[Transcribed page contents]
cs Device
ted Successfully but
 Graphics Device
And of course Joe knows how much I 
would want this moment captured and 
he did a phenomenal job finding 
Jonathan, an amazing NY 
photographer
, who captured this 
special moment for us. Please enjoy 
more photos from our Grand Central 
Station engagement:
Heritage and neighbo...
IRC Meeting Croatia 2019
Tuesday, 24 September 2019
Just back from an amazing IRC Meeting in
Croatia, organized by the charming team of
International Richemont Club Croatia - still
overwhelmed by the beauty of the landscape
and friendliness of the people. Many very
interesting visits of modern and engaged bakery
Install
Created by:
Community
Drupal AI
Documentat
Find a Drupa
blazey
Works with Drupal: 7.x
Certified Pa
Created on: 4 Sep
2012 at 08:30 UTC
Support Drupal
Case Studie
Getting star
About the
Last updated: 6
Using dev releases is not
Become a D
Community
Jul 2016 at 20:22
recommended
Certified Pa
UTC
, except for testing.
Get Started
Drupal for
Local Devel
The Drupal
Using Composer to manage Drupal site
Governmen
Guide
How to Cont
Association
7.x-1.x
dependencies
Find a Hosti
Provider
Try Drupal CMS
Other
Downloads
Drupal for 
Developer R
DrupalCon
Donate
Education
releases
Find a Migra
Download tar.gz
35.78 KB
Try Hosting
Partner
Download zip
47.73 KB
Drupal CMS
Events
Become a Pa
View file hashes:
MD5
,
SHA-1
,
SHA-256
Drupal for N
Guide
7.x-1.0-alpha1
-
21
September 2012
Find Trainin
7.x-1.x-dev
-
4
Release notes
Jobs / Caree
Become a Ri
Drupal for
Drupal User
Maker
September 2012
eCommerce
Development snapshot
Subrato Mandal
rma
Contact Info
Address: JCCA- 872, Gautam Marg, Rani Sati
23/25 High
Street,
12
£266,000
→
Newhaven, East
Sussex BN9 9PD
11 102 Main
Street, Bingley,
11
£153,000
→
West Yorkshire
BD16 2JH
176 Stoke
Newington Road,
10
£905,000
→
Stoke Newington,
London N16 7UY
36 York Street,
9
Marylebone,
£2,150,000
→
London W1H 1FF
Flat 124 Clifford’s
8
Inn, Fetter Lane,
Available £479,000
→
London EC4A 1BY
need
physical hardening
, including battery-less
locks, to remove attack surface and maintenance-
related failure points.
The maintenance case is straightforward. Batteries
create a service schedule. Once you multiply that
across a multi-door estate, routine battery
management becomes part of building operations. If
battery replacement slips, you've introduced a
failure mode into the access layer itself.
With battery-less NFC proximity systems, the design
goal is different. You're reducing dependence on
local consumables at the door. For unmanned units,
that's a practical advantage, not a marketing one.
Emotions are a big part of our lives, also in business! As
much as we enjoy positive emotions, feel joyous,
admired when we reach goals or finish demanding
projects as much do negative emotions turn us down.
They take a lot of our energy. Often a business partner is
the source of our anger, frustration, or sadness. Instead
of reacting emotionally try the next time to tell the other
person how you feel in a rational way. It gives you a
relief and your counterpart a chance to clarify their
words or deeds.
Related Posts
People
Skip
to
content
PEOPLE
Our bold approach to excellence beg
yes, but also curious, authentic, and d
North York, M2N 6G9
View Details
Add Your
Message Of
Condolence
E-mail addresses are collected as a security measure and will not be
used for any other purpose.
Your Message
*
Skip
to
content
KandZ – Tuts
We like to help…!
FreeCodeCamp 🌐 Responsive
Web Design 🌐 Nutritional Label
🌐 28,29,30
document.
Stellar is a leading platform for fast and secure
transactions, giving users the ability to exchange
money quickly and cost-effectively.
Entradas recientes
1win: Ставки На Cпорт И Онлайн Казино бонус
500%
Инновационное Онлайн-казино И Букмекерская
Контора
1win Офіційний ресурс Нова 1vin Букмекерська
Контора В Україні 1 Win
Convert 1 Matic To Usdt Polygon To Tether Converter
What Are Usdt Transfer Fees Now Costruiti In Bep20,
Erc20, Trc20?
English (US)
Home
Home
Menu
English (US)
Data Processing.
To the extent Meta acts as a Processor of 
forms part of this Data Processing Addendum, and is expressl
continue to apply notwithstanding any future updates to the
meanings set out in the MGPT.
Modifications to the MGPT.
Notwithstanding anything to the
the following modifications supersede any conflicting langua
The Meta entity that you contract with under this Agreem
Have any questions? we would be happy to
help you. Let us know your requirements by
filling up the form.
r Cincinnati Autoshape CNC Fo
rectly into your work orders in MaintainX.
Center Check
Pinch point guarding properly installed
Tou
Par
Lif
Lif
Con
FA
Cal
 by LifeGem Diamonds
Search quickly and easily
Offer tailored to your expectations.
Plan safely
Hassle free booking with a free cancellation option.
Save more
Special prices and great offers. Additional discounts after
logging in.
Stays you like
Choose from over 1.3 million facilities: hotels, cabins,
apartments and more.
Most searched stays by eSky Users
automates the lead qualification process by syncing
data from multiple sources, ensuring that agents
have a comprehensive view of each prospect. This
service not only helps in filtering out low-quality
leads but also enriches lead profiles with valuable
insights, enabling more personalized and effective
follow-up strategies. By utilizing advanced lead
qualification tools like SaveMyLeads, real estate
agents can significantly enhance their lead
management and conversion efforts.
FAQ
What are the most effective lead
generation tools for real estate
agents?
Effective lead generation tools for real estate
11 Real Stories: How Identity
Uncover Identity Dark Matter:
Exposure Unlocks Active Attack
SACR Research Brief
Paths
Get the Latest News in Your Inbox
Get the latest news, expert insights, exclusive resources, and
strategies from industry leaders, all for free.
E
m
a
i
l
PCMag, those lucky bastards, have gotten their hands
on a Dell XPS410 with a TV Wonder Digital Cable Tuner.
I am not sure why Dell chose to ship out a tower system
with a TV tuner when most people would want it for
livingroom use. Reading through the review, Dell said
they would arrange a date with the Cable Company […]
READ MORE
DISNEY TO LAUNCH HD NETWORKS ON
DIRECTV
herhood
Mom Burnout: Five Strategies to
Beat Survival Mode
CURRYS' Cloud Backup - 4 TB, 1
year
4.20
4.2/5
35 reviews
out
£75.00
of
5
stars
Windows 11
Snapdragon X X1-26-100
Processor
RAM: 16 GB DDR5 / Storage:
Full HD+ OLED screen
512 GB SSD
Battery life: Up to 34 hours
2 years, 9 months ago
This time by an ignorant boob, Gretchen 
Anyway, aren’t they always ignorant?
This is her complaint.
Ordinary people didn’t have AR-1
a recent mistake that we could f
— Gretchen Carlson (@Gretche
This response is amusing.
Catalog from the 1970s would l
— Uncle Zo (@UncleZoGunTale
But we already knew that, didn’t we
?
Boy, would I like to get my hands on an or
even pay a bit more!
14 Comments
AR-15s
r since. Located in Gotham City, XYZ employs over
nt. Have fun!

■ **WORK INSTRUCTIONS**
Line count for the string "time": work it out from the records above and reply with the number alone.

■ **REPLY TO THE TASK**
2